Lecture 1: LLVM IR & Architecture¶

Overview¶

Every AI compiler — TVM, Triton, tinygrad, XLA, torch.compile — eventually needs to turn high-level tensor operations into machine instructions that run on a specific chip. LLVM is the infrastructure that makes this possible without writing a full compiler from scratch for every new hardware target. The core challenge this lecture addresses is: how does LLVM represent programs in a way that is both hardware-independent (so optimizations apply everywhere) and hardware-aware (so the final code exploits specific chip features)? The mental model to carry forward is that LLVM is a universal translation layer: frontends (C, Rust, CUDA, ML compilers) lower their programs into LLVM IR, LLVM optimizes the IR, and then a target-specific backend generates native code. For an AI chip designer, understanding LLVM IR means you can write a backend for your custom accelerator and immediately inherit decades of compiler optimizations — without reimplementing constant folding, dead code elimination, or loop unrolling.

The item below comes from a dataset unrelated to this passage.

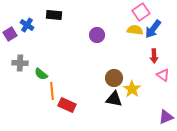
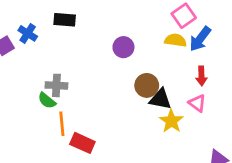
gray cross: (20, 63) -> (56, 85), moved
pink triangle: (163, 75) -> (197, 103), moved
brown circle: (114, 78) -> (147, 85), moved
black triangle: (114, 99) -> (160, 99), moved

Why LLVM Matters for AI Hardware¶

Without LLVM	With LLVM
Every new chip needs a full compiler from scratch	Write only the backend; inherit the optimization pipeline
Optimizations reimplemented per target	~70 optimization passes shared across all targets
ML frameworks must generate assembly directly	Frameworks emit LLVM IR; LLVM handles instruction selection, register allocation, scheduling
No ecosystem tooling	Get debuggers (LLDB), profilers, sanitizers, LTO for free

Concrete examples in AI: - TVM uses LLVM to generate CPU kernels (x86 AVX-512, ARM NEON/SVE) and GPU kernels (NVPTX for CUDA, AMDGPU for ROCm) - Triton (used by torch.compile) lowers to LLVM IR → NVPTX backend → PTX → cubin - Julia (used in Flux.jl ML framework) compiles to LLVM IR - MLIR (next lectures) is built on top of LLVM's infrastructure - Custom AI accelerator compilers (Cerebras, SambaNova, Graphcore) use LLVM backends

LLVM Architecture: The Three-Phase Design¶

┌──────────────┐     ┌──────────────────┐     ┌──────────────────┐
│   Frontend    │     │   Middle-End     │     │    Backend       │
│              │     │   (Optimizer)     │     │   (CodeGen)      │
│  C → Clang   │     │                  │     │                  │
│  Rust → rustc│────▶│   LLVM IR        │────▶│  x86-64          │
│  CUDA → nvcc │     │   Optimization   │     │  AArch64         │
│  TVM → codegen│    │   Passes         │     │  NVPTX (GPU)     │
│  Triton      │     │                  │     │  AMDGPU          │
│              │     │                  │     │  RISC-V          │
│              │     │                  │     │  Your custom chip │
└──────────────┘     └──────────────────┘     └──────────────────┘

The key insight is separation of concerns: - Frontends only need to emit valid LLVM IR — they don't know about registers, instruction encoding, or pipeline hazards - The optimizer works on LLVM IR and is target-independent (mostly) — it doesn't know whether the code came from C or a neural network compiler - Backends only need to translate LLVM IR to machine code — they don't know whether the program is a web server or a matrix multiply kernel

Key Insight: This three-phase design is why LLVM dominates compiler infrastructure. Adding a new source language means writing one frontend. Adding a new hardware target means writing one backend. The N×M problem (N languages × M targets) becomes N+M. For AI hardware, this means your custom chip gets a compiler for free once you write the backend — and every ML framework that emits LLVM IR can target your chip.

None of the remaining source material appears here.